*Exercise:*
Records follow. Select each line holding "stehen".

Saved data entries
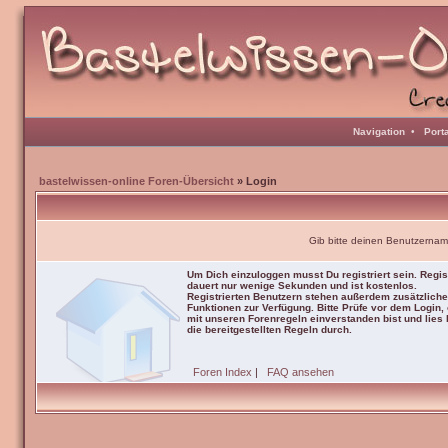
Navigation
•
Port
bastelwissen-online Foren-Übersicht
» Login
Gib bitte deinen Benutzernam
Um Dich einzuloggen musst Du registriert sein. Regis
dauert nur wenige Sekunden und ist kostenlos.
Registrierten Benutzern stehen außerdem zusätzliche
Funktionen zur Verfügung. Bitte Prüfe vor dem Login,
mit unseren Forenregeln einverstanden bist und lies b
die bereitgestellten Regeln durch.
Foren Index
|
FAQ ansehen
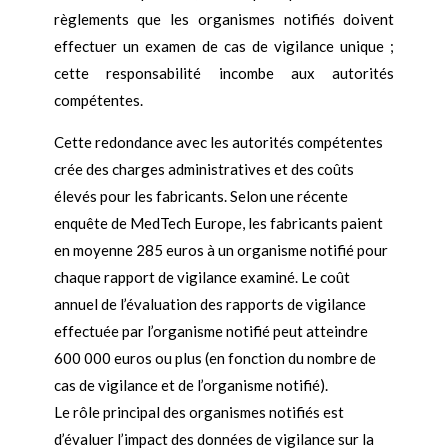
règlements que les organismes notifiés doivent
effectuer un examen de cas de vigilance unique ;
cette responsabilité incombe aux autorités
compétentes.
Cette redondance avec les autorités compétentes
crée des charges administratives et des coûts
élevés pour les fabricants. Selon une récente
enquête de MedTech Europe, les fabricants paient
en moyenne 285 euros à un organisme notifié pour
chaque rapport de vigilance examiné. Le coût
annuel de l’évaluation des rapports de vigilance
effectuée par l’organisme notifié peut atteindre
600 000 euros ou plus (en fonction du nombre de
cas de vigilance et de l’organisme notifié).
Le rôle principal des organismes notifiés est
d’évaluer l’impact des données de vigilance sur la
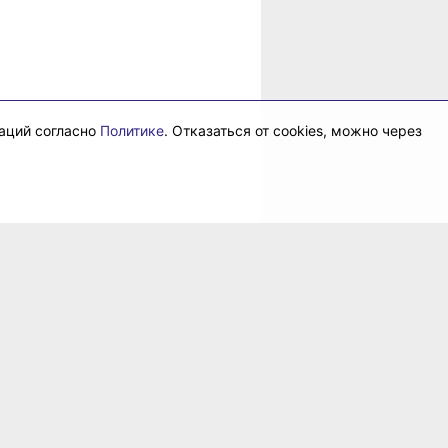
даций согласно
Политике
. Отказаться от cookies, можно через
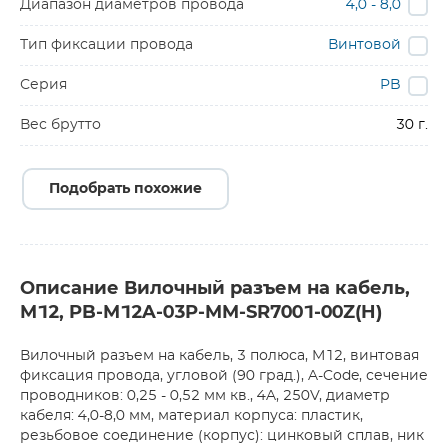
Диапазон диаметров провода
4,0 - 8,0
Тип фиксации провода
Винтовой
Серия
PB
Вес брутто
30 г.
Подобрать похожие
Описание Вилочный разъем на кабель,
M12, PB-M12A-03P-MM-SR7001-00Z(H)
Вилочный разъем на кабель, 3 полюса, M12, винтовая
фиксация провода, угловой (90 град.), A-Code, сечение
проводников: 0,25 - 0,52 мм кв., 4A, 250V, диаметр
кабеля: 4,0-8,0 мм, материал корпуса: пластик,
резьбовое соединение (корпус): цинковый сплав, ник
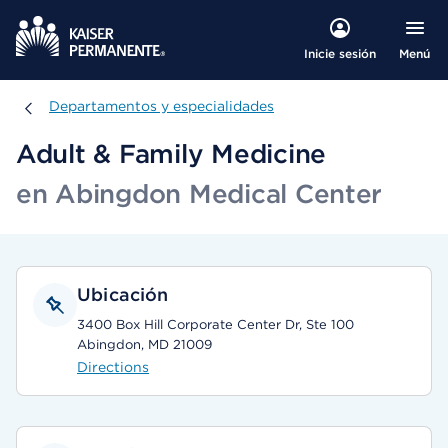
Menú
Inicie sesión
Departamentos y especialidades
Departamentos y especialidades
Adult & Family Medicine
en Abingdon Medical Center
Ubicación
3400 Box Hill Corporate Center Dr, Ste 100
Abingdon, MD 21009
Directions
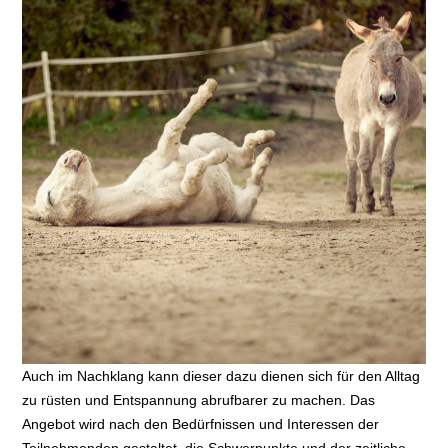
Auch im Nachklang kann dieser dazu dienen sich für den Alltag
zu rüsten und Entspannung abrufbarer zu machen. Das
Angebot wird nach den Bedürfnissen und Interessen der
Teilnehmenden gestaltet, die Schwerpunkte und der zeitliche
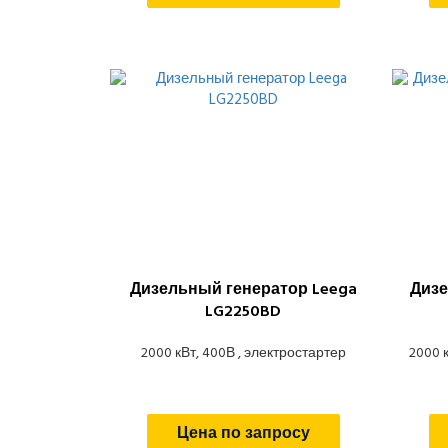
Дизельный генератор Leega
Дизе
LG2250BD
2000 кВт, 400В , электростартер
2000 
Цена по запросу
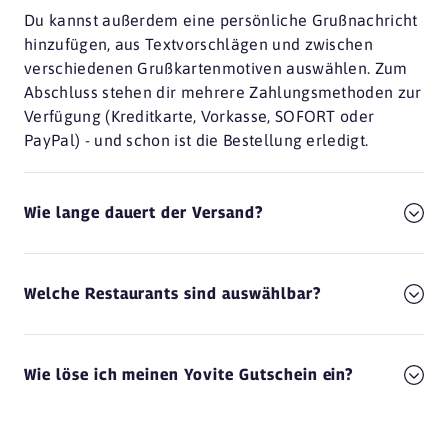
Du kannst außerdem eine persönliche Grußnachricht
hinzufügen, aus Textvorschlägen und zwischen
verschiedenen Grußkartenmotiven auswählen. Zum
Abschluss stehen dir mehrere Zahlungsmethoden zur
Verfügung (Kreditkarte, Vorkasse, SOFORT oder
PayPal) - und schon ist die Bestellung erledigt.
Wie lange dauert der Versand?
Welche Restaurants sind auswählbar?
Wie löse ich meinen Yovite Gutschein ein?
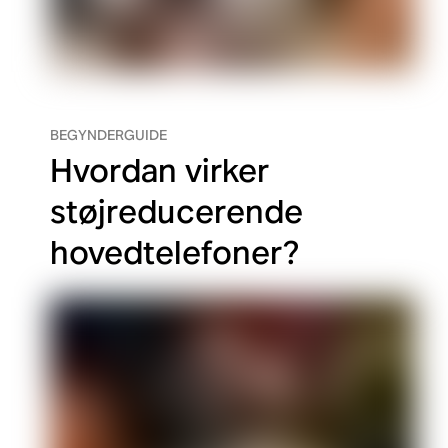
BEGYNDERGUIDE
Hvordan virker
støjreducerende
hovedtelefoner?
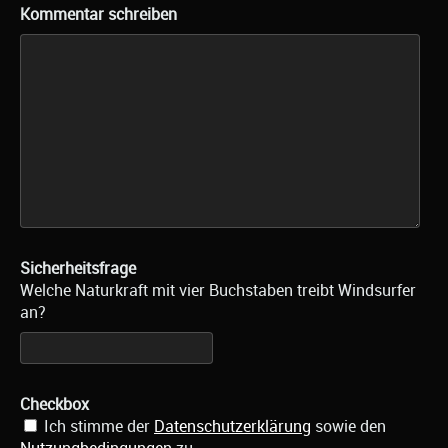
Kommentar schreiben
Sicherheitsfrage
Welche Naturkraft mit vier Buchstaben treibt Windsurfer
an?
Checkbox
Ich stimme der
Datenschutzerklärung
sowie den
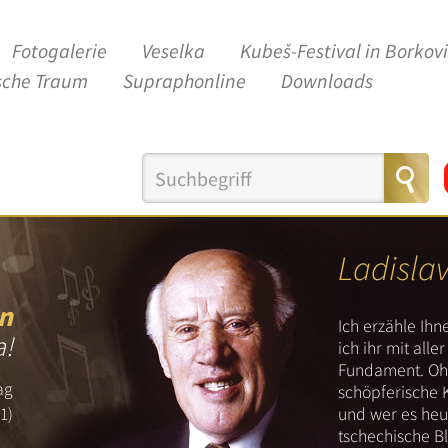
Fotogalerie
Veselka
Kubeš-Festival in Borkov
sche Traum
Supraphonline
Downloads
Ladisla
n
Ich erzähle Ih
a!
ich ihr mit all
Fundament. Ohn
ag
schöpferische 
und wer es heut
1)
tschechische B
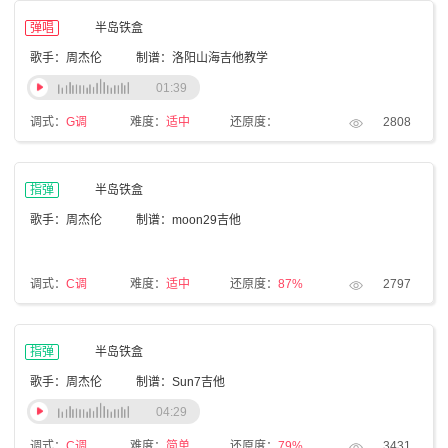
弹唱
半岛铁盒
歌手：周杰伦
制谱：洛阳山海吉他教学
01:39
调式：
G调
难度：
适中
还原度：
2808
指弹
半岛铁盒
歌手：周杰伦
制谱：moon29吉他
调式：
C调
难度：
适中
还原度：
87%
2797
指弹
半岛铁盒
歌手：周杰伦
制谱：Sun7吉他
04:29
调式：
C调
难度：
简单
还原度：
79%
3431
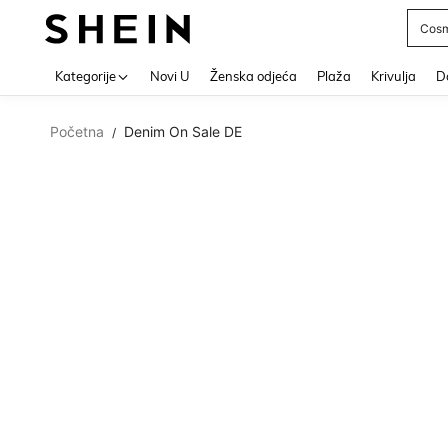
Cosm
Use up 
Kategorije
Novi U
Ženska odjeća
Plaža
Krivulja
Do
Početna
Denim On Sale DE
/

*Result:*
Registrierten Benutzern stehen außerdem zusätzliche
Abschluss stehen dir mehrere Zahlungsmethoden zur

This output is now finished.